Toyota GR Yaris Extreme Rally – Não precisam de ler este artigo. Precisam de conduzir o automóvel do momento
O plano inicial era bem diferente daquele que acabou por se concretizar, pois o que a agenda indicava para a semana em causa é que eu ia passá-la ao volante de um Yaris Hybrid. Não esperava esta alteração, bem-vinda, de última hora, mas dada a indisponibilidade do modelo agendado, a Toyota fez-me o grande favor de antecipar o ensaio ao fantástico GR Yaris, o desportivo assinado pela Gazoo Racing, ainda para mais na versão que interessa, o Extreme Rally. Não tive tempo, porém, de preparar um trabalho mais detalhado, quem sabe, até, fazer um pequeno vídeo para mostrar um pouco das capacidades de um dos automóveis mais aguardados e elogiados dos últimos tempos. Mas chegou, finalmente e ainda bem, o dia. O meu dia.
O reconhecimento
Curiosamente, o GR Yaris é, também e de certa forma, um híbrido. Isto porque combina alguma da compacidade do Yaris convencional com a potência e sistema de transmissão de uma verdadeira arma para os ralis. É, assim, apenas “ligeiramente” diferente… Até a potência o comprova. De 116 para 261 cavalos, estes Yaris só diferem no “2”. Coisa pouca, portanto. Mas se nunca tive dúvidas das capacidades dinâmicas do GR Yaris, e do quão especial este pequeno automóvel é, começava a temer que todos os elogios feitos ao mais bombástico dos modelos de segmento B fossem, não digo injustificados, mas exageradamente extrapolados devido a todo o entusiasmo que se gerou ao seu redor.
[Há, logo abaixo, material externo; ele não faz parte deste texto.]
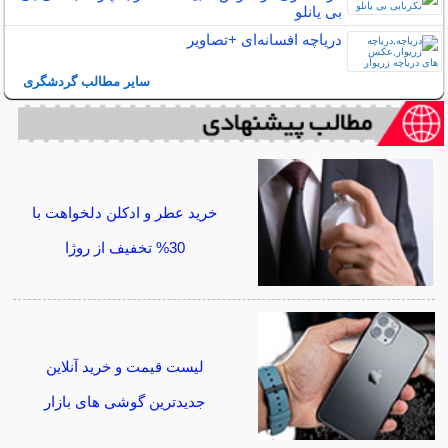
بی یانلو
دریاچه افسانه‌ای +تصاویر
سایر مطالب گردشگری
خرید عطر و ادکلن دلخواهت با
30% تخفیف از روژا
لیست قیمت و خرید آنلاین
جدیدترین گوشی های بازار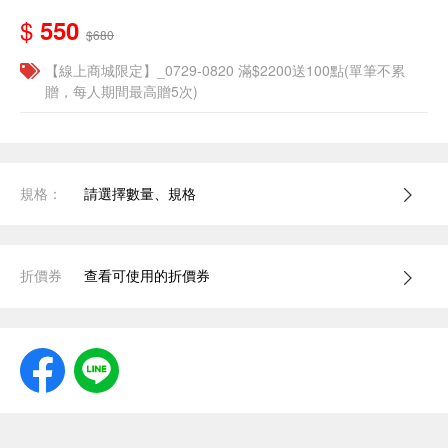
$
550
$680
【線上商城限定】_0729-0820 滿$2200送100點(單筆不累
贈，每人期間最高贈5次)
規格：
請選擇數量、規格
折價券
查看可使用的折價券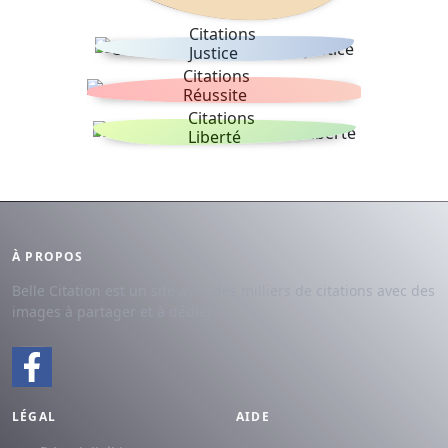
Citations
Justice
Citations
Réussite
Citations
Liberté
À PROPOS
Belle Citation est un site avec des milliers de citations avec des
images à partager et à dédier.
LÉGAL
AIDE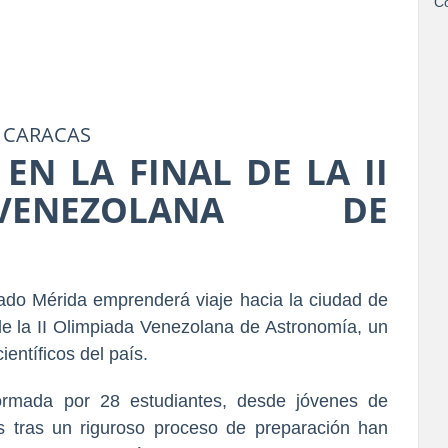
Co
 CARACAS
EN LA FINAL DE LA II
VENEZOLANA DE
tado Mérida emprenderá viaje hacia la ciudad de 
e la 
II Olimpiada Venezolana de Astronomía
, un 
entíficos del país.
ormada por 
28 estudiantes
, desde jóvenes de 
nes tras un riguroso proceso de preparación han 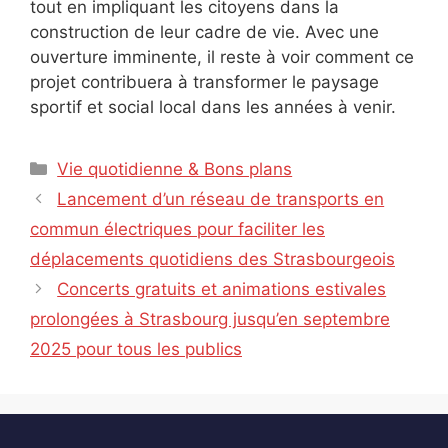
tout en impliquant les citoyens dans la
construction de leur cadre de vie. Avec une
ouverture imminente, il reste à voir comment ce
projet contribuera à transformer le paysage
sportif et social local dans les années à venir.
Catégories
Vie quotidienne & Bons plans
Lancement d’un réseau de transports en
commun électriques pour faciliter les
déplacements quotidiens des Strasbourgeois
Concerts gratuits et animations estivales
prolongées à Strasbourg jusqu’en septembre
2025 pour tous les publics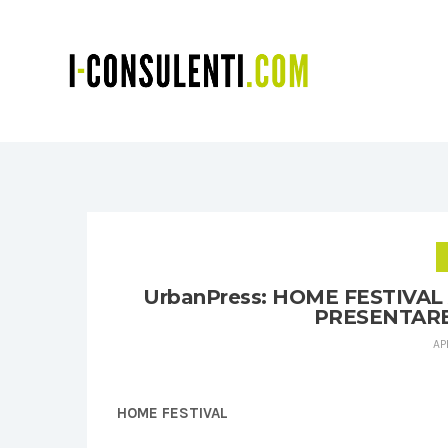
UrbanPress: HOME FESTIVAL
PRESENTARE 
AP
HOME FESTIVAL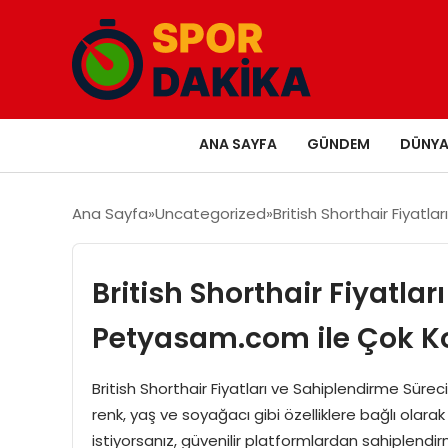
ANA SAYFA
GÜNDEM
DÜNY
Ana Sayfa
Uncategorized
British Shorthair Fiyat
British Shorthair Fiyatla
Petyasam.com ile Çok K
British Shorthair Fiyatları ve Sahiplendirme Sürec
renk, yaş ve soyağacı gibi özelliklere bağlı olarak 
istiyorsanız, güvenilir platformlardan sahiplen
Posso adiantar que não. Obviamente não tive acesso a uma estrada fechada, nem tão pouco a um circuito. Para além disso, faltam-me as capacidades para extrair do GR Yaris tudo aquilo que ele tem para oferecer, mas aquilo que dele extraí, chegou, e sobrou, para justificar todo o bem que dele se tem dito, todos os elogios, emoções e sentimentos de inveja saudável, todo o interesse demonstrado pela comunidade automóvel que nele vê o Delta Integrale ou o Escort Cosworth dos tempos modernos, bem como todo o reconhecimento pela coragem da Toyota em lançar um automóvel assim no mercado no momento em que vivemos. Em todos os aspectos, o GR Yaris é uma verdadeira bomba.
Impressiona, desde logo, visualmente. Os alargamentos da carroçaria remetem-nos imediatamente para outra época, para outra realidade, mais lamacenta e a cor vermelha é, sem dúvida, a cor certa para este Yaris. Pelo menos entre as propostas pela Toyota. Vejo nele potencial para um tom verde. Vejo mesmo. Gosto muito das janelas sem moldura, bem como das jantes BBS forjadas, mas acho que uma máquina destas merece umas rodas com um desenho mais simples e agressivo, algo de que o brilhante GT86 também sempre pecou. Mas é no interior que surgem os pontos, não maus, mas menos bons. Entremos.
Não é perfeito, mas o que importa isso?
Não vou falar de materiais e qualidade de construção. Não só não faz sentido, como, nesse aspecto, cumpre tão bem quanto o Yaris “poupadinho”. Bastante pior é o espaço no banco traseiro e na bagageira, onde se esconde a bateria, debaixo do piso. Esses sim, são incrivelmente limitados. Duas crianças bem sentadas e os sacos de compras da semana lá atrás e imagino que o GR Yaris troque de identidade com uma Hiace a caminho da poeirada de um festival de música, quando a poeira que melhor lhe assenta é a de uma classificativa de ralis, ambiente onde ele, na realidade, pertence. Pequenas limitações que não contam para nada, no fundo. Porque a fundo, é como ele deve andar, sem carga excessiva a bordo.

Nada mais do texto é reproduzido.